El cajón de los cuentos



Era una cómoda grande de madera rubia, haya o fresno, con cuatro o cinco cajones, eso no lo recuerdo bien.  Da igual. Lo importante era el último cajón, al que llegábamos nosotros. El cajón de los cuentos. El cajón de los sueños. “Porque sueño, yo no lo estoy”, aunque debería decir mejor “Porque sueño, soy”. “Porque leo, soy”.
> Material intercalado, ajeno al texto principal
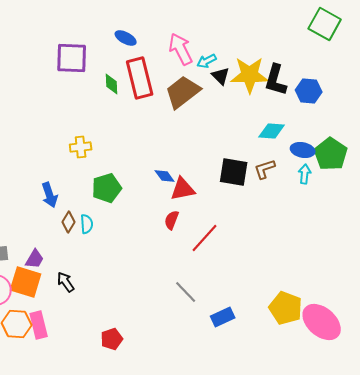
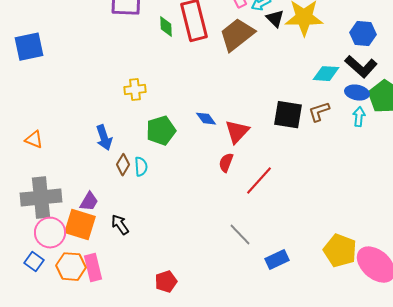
black L-shape: (276, 80) -> (361, 67), moved, turned -64
blue diamond: (165, 176) -> (206, 119), moved
red triangle: (183, 189) -> (237, 132), turned -36

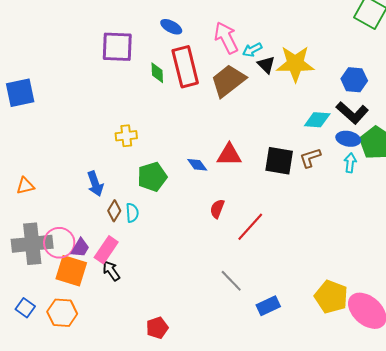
red triangle: (237, 132) -> (229, 155), moved, turned 48
orange triangle: (34, 140) -> (25, 186), turned -36
pink circle: (50, 233) -> (59, 243), moved
pink rectangle: (93, 268) -> (106, 250), moved, turned 48

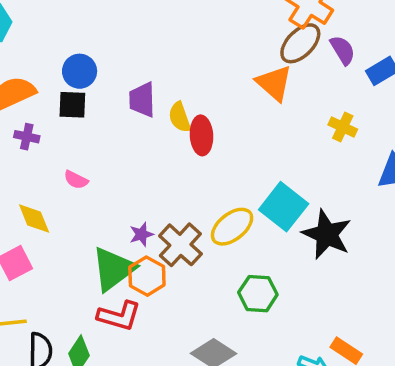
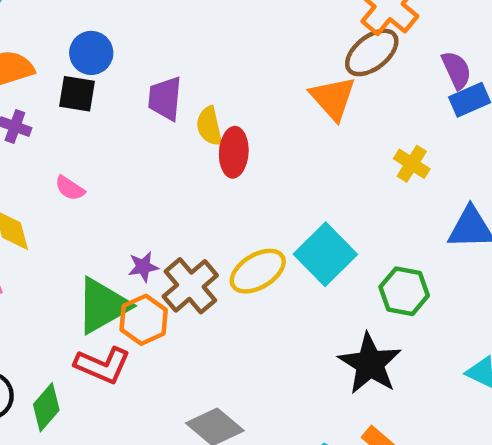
purple semicircle: (343, 50) -> (456, 70), moved
black star: (327, 234) -> (370, 364), moved
green hexagon: (258, 294) -> (404, 291), moved

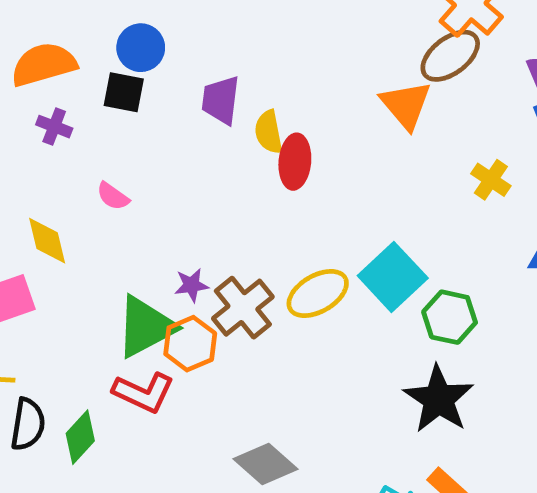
green hexagon: (404, 291) -> (450, 317), moved

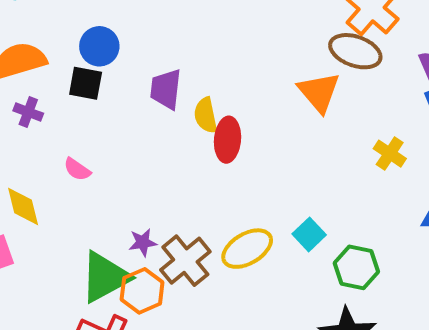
brown ellipse: (450, 56) -> (355, 51), turned 57
cyan square: (393, 277) -> (309, 234), size x0.6

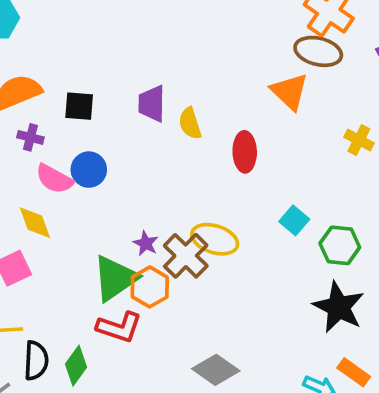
blue circle: (99, 46) -> (89, 170), moved
red ellipse: (228, 140) -> (245, 152), moved
pink semicircle: (77, 169) -> (54, 179), moved, size x1.5
purple star: (143, 242) -> (146, 243), turned -30
yellow ellipse: (247, 249) -> (215, 239), moved, turned 54

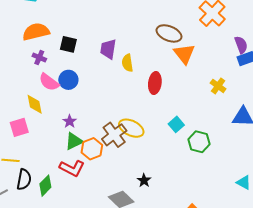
brown ellipse: (318, 51) -> (169, 33), moved
purple star: (146, 243) -> (70, 121), moved
green triangle: (115, 278) -> (74, 141), size x0.7
black star: (339, 307) -> (144, 180), moved, size x0.5

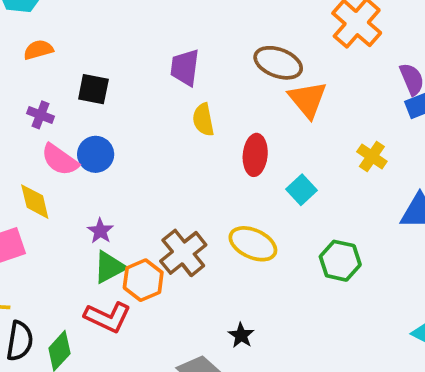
orange semicircle: (36, 32) -> (38, 50), moved, size x0.6
purple trapezoid: (108, 49) -> (185, 68), moved
cyan square: (176, 124) -> (302, 190), moved
yellow ellipse: (131, 128) -> (253, 244), moved

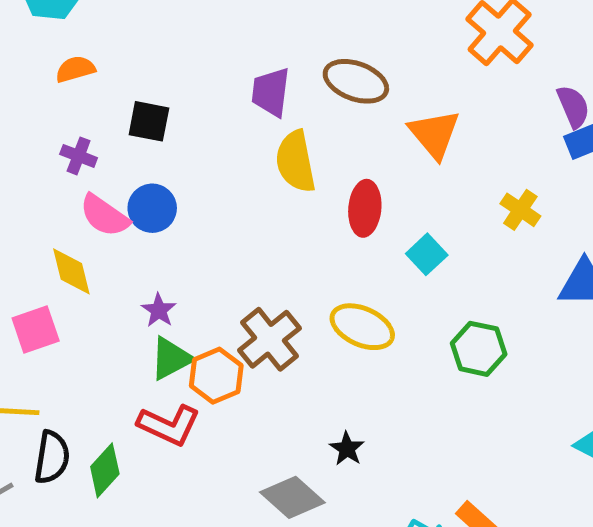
brown ellipse: (278, 63) -> (356, 81), moved
yellow semicircle: (203, 120) -> (296, 161), size x1.4

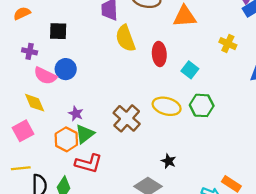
orange triangle: (434, 134) -> (185, 16), turned -45
green hexagon: (479, 349) -> (202, 105), moved
orange hexagon: (216, 376) -> (66, 139), moved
La infancia fue eso, el cajón de los cuentos, los sueños y la lectura. Antes de aprender siquiera a leer ya me sabía de memoria muchos de esos cuentos. Engañaba a las visitas porque hacía como que leía. Y lo hacía tan bien, con voz alta y clara, como la de mi madre cuando nos leía, que todos se lo creían. Sabía perfectamente en qué momento debía pasar de página, incluso si debía dejar una palabra a medias y pronunciar solo un par de sílabas para completarla en la página siguiente. Y colaba.
Después ya no necesité que nadie me leyera. Por fin había aprendido. Leía por la mañana, sentada en el orinal, como Léolo, antes de ir al cole. Y leer era lo primero que hacía al volver de él, mientras merendaba, antes de empezar los deberes, y lo último, antes de dormir. Leer, siempre leer. Así, Hans Christian Andersen y Oscar Wilde, pero también Mariuca la castañera, Mary Bu y Mary Bo, la Princesa Suspiritos, Peladilla y su pandilla y un sinfín de amigos más, poblaron mis sueños de niña, nutrieron mi fantasía, alumbraron mi imaginación. Porque leo, soy.